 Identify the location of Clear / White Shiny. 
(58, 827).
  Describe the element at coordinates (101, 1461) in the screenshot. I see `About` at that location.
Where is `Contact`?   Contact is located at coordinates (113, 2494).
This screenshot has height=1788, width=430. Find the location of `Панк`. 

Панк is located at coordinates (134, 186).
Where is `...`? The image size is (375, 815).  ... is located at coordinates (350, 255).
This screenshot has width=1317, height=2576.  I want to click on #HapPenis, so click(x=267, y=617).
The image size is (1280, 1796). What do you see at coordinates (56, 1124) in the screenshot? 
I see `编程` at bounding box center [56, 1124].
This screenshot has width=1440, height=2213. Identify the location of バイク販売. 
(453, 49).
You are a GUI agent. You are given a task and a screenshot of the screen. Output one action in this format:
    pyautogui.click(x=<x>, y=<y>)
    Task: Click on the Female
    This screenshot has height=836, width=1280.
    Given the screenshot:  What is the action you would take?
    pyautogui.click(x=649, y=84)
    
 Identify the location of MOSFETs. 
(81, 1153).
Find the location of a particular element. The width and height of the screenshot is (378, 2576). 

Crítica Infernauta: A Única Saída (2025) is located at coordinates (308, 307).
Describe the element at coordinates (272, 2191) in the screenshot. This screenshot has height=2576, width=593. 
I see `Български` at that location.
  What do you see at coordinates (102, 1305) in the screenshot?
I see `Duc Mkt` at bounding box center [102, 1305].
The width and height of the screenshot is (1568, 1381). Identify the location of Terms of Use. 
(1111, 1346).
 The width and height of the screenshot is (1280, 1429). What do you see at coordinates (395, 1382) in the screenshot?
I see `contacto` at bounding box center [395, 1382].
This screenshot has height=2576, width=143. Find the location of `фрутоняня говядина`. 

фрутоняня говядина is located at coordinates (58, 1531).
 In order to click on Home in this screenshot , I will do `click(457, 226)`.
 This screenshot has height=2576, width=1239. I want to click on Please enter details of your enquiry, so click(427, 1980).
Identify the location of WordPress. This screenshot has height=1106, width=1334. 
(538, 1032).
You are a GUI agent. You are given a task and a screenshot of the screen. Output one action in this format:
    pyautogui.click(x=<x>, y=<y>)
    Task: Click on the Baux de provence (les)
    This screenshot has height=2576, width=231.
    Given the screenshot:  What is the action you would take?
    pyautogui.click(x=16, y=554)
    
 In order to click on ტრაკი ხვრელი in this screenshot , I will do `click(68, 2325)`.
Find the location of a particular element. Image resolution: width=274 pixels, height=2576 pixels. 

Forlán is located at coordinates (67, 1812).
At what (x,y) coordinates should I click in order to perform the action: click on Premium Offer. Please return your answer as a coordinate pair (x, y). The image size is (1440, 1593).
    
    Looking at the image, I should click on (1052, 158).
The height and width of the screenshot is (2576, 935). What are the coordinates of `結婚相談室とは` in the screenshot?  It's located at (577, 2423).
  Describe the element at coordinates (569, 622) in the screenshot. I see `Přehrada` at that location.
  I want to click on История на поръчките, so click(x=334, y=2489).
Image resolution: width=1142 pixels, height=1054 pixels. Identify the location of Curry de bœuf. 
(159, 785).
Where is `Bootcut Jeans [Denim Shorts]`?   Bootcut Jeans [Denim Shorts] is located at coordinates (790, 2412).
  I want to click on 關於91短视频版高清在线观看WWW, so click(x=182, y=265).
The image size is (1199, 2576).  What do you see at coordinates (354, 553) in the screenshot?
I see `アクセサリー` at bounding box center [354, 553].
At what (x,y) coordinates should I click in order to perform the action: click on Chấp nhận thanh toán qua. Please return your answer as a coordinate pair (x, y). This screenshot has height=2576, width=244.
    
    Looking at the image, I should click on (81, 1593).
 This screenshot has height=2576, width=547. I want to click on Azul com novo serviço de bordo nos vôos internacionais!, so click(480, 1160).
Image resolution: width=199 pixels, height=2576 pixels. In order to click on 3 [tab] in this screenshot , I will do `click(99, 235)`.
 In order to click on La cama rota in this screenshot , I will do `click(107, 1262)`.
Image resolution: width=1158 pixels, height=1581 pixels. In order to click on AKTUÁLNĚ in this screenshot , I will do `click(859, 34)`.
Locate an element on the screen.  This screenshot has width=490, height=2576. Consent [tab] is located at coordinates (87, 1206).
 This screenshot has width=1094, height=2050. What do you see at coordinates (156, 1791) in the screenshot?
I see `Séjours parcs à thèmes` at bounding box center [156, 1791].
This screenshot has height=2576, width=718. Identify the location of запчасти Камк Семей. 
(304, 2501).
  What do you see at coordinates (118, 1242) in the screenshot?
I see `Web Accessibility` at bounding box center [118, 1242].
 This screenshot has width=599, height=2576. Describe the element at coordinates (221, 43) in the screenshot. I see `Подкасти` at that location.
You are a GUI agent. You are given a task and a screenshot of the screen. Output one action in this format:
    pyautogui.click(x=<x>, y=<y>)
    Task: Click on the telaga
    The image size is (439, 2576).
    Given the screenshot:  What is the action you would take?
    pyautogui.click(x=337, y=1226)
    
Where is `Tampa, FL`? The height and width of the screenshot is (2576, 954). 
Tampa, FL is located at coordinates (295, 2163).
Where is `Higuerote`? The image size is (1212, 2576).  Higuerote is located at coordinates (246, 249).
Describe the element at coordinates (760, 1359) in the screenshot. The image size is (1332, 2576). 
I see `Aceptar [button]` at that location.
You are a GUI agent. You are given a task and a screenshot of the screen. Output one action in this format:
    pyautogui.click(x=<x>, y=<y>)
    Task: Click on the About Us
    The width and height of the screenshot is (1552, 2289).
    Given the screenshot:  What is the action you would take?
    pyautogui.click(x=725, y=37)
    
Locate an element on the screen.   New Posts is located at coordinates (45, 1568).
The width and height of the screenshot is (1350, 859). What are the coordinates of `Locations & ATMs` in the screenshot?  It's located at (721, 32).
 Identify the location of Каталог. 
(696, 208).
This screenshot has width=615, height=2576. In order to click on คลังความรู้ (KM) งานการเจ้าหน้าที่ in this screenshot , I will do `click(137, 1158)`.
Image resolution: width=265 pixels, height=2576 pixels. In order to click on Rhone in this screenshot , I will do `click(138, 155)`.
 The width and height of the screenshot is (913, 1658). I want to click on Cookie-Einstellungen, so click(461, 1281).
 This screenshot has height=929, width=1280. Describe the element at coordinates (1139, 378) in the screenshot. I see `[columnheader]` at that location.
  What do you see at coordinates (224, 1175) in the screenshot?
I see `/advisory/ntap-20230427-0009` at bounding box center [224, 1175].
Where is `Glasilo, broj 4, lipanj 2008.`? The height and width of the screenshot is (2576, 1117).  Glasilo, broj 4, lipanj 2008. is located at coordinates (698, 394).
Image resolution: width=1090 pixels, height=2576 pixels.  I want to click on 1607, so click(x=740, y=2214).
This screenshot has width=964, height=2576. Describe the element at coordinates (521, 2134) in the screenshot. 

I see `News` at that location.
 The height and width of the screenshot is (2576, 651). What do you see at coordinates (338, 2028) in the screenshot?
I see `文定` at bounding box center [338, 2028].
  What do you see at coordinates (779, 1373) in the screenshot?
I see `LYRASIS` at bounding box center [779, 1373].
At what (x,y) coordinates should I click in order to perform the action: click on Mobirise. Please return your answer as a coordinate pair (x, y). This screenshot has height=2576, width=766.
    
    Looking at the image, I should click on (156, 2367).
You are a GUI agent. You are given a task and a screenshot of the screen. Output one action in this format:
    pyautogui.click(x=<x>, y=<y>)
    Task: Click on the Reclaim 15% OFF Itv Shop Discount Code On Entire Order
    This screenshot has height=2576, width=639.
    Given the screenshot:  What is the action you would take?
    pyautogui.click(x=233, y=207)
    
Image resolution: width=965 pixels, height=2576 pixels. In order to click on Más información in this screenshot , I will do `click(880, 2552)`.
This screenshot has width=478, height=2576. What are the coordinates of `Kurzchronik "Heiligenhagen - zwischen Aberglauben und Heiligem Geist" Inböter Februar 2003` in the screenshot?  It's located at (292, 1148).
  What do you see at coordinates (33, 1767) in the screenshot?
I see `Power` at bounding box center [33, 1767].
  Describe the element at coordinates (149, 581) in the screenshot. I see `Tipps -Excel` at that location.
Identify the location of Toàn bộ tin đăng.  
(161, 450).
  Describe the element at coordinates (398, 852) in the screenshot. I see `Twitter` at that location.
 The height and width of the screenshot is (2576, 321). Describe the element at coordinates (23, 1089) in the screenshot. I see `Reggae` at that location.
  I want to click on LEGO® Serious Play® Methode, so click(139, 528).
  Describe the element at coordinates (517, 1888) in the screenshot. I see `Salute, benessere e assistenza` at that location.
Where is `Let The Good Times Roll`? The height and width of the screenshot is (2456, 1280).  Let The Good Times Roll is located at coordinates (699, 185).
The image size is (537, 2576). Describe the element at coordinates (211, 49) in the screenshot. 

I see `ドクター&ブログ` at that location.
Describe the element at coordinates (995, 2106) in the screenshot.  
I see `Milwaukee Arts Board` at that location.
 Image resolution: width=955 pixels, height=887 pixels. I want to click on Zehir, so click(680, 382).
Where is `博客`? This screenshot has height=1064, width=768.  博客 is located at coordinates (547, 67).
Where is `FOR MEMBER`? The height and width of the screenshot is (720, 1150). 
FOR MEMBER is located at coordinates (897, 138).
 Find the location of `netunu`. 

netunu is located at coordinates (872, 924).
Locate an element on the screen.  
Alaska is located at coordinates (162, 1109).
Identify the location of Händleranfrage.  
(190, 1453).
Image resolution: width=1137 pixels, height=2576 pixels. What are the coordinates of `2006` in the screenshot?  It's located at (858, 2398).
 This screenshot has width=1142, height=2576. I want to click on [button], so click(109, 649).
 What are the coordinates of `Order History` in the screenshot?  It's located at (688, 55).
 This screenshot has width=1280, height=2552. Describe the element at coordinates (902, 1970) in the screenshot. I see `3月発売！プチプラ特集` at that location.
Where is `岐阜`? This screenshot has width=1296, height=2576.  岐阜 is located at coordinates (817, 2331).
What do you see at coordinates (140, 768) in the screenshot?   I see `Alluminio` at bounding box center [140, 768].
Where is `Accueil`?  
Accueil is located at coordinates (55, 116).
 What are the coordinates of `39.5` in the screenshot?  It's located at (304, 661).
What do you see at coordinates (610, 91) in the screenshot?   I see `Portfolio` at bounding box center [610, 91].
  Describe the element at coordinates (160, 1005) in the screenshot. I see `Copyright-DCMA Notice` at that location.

■ ■ ■ ■ ■ ■ ■

■ WHAT TO WORK ON ■
From the listing above, output exactly the run of lines that starts with the line containing "Identify the location of WordPress." and ends with the line containing "This screenshot has height=2576, width=231.".

■ EXERCISE RESPONSE ■
Identify the location of WordPress. This screenshot has height=1106, width=1334. 
(538, 1032).
You are a GUI agent. You are given a task and a screenshot of the screen. Output one action in this format:
    pyautogui.click(x=<x>, y=<y>)
    Task: Click on the Baux de provence (les)
    This screenshot has height=2576, width=231.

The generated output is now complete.